Founder acquired friendster.com for $20k in Bitcoin plus a domain earning ~$9k/year in ad revenue, and is rebuilding it as a proximity-based social app.
Key Takeaways
The deal closed at $20k BTC + a cash-generating ad domain; original ask was $40k, seller also accepted Bitcoin at a discount.
Core mechanic: phone proximity is the only way to add friends, no follow graph or search-based discovery.
App is currently iOS-only and requires an Apple account to log in.
Brand play is explicit: Friendster’s name recognition is the asset, layered over a new proximity-first social mechanic.
Hacker News Comment Review
Biggest technical concern is onboarding friction: iOS-only with Apple-account login means Android users and non-Apple-ID users hit a wall on the first invite, which is fatal when growth depends entirely on friend-driven installs.
Commenters immediately raised the acquisition trap: without federation or open protocols, the network is structurally dependent on either hitting escape velocity or selling to a large incumbent; one commenter framed it as “Meta-or-dead.”

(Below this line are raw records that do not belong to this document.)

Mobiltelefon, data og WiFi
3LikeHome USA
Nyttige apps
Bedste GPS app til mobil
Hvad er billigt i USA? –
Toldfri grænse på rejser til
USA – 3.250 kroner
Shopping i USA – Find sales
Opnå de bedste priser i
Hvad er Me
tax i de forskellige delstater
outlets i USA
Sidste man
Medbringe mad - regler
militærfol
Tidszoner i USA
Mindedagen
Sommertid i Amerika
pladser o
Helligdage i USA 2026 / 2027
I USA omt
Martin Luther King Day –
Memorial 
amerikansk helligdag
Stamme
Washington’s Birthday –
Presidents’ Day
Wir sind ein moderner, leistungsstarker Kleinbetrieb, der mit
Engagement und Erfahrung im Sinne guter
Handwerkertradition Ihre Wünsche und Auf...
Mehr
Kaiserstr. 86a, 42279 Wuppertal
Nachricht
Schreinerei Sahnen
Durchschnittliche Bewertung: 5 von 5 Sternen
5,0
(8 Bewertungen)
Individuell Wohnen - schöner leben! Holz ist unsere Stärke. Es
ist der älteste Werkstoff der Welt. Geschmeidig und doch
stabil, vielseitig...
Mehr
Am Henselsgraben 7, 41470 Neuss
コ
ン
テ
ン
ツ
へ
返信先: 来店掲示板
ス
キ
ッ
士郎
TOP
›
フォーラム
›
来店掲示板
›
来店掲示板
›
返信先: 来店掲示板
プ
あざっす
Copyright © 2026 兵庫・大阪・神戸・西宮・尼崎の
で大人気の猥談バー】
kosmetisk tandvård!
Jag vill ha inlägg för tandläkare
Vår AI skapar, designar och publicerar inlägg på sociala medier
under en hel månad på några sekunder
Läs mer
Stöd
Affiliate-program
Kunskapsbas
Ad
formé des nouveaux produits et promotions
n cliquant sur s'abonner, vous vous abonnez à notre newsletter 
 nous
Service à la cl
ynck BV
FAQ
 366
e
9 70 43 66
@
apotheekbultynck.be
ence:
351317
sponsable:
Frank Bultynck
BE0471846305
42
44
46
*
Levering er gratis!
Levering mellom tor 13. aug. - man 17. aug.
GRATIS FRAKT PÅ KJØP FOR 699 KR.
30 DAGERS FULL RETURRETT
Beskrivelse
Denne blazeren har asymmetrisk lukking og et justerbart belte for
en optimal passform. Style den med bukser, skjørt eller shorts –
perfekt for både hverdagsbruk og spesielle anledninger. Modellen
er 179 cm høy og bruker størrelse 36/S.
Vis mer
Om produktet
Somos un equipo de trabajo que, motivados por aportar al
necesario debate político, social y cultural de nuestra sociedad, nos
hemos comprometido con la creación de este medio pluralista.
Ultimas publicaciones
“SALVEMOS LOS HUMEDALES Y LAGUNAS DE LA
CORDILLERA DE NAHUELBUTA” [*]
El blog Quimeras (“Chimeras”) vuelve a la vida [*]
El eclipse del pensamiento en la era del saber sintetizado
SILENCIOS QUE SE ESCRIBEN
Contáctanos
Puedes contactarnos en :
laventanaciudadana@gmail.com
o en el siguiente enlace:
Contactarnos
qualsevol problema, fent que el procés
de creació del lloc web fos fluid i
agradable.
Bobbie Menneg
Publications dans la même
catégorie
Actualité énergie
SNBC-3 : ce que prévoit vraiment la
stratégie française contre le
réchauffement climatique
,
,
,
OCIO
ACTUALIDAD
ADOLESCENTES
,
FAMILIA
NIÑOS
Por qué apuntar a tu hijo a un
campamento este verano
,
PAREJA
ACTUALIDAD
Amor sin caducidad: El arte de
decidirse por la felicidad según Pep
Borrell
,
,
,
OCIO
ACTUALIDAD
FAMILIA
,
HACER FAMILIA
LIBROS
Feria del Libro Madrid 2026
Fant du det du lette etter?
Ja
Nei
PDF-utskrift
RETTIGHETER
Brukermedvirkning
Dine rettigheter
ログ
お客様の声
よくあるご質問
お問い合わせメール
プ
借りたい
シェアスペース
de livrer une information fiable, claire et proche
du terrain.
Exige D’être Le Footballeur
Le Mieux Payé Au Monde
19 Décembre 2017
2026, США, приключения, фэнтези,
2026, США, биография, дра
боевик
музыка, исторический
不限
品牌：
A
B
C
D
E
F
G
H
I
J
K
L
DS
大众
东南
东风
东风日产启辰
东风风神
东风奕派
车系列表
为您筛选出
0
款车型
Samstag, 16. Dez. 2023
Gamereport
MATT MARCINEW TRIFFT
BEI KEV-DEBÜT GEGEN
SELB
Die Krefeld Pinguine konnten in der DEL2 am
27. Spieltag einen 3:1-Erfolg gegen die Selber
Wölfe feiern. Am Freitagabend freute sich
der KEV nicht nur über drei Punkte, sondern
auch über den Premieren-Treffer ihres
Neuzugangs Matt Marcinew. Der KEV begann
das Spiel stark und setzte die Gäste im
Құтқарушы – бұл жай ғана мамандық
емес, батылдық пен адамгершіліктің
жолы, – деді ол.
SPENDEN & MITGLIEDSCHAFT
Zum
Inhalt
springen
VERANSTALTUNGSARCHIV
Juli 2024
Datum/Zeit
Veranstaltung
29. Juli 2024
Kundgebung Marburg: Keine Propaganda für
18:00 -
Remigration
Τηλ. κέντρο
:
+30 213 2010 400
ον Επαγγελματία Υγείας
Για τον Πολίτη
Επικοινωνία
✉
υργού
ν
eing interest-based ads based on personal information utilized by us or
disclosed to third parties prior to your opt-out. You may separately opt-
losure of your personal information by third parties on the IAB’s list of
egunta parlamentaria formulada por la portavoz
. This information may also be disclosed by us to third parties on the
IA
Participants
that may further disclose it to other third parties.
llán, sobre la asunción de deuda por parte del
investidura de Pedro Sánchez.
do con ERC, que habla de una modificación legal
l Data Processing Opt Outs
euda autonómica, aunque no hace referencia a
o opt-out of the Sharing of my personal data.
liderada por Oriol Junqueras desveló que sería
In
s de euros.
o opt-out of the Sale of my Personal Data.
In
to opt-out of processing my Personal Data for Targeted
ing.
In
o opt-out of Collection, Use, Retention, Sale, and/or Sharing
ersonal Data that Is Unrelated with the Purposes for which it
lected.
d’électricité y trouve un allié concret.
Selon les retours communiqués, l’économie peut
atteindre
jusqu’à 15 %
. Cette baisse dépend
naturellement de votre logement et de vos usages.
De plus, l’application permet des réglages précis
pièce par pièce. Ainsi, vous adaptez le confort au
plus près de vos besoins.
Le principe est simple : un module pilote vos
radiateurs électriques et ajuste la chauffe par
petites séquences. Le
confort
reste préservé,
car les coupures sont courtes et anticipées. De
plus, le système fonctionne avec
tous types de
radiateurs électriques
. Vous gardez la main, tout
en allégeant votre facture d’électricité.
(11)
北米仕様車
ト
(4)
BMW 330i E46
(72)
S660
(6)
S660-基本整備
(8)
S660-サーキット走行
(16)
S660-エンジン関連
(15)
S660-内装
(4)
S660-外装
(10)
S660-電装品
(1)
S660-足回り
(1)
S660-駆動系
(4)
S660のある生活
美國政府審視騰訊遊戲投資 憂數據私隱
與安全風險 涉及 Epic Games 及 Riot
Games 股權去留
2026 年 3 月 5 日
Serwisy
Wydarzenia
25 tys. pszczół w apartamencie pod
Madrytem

Feature requests cluster around social primitives that made early Facebook sticky: semi-public friend walls, group chats open to anyone you’ve tapped, and QR-based download links to eliminate app store friction during the add flow.
Notable Comments
@mjamesaustin: Proposes generating a QR download code at the moment of adding a friend so the new user can install and authenticate in one gesture, avoiding cold-start friction.
@dnnddidiej: Argues that federation would signal long-term trust; without it the exit options collapse to acquisition or death.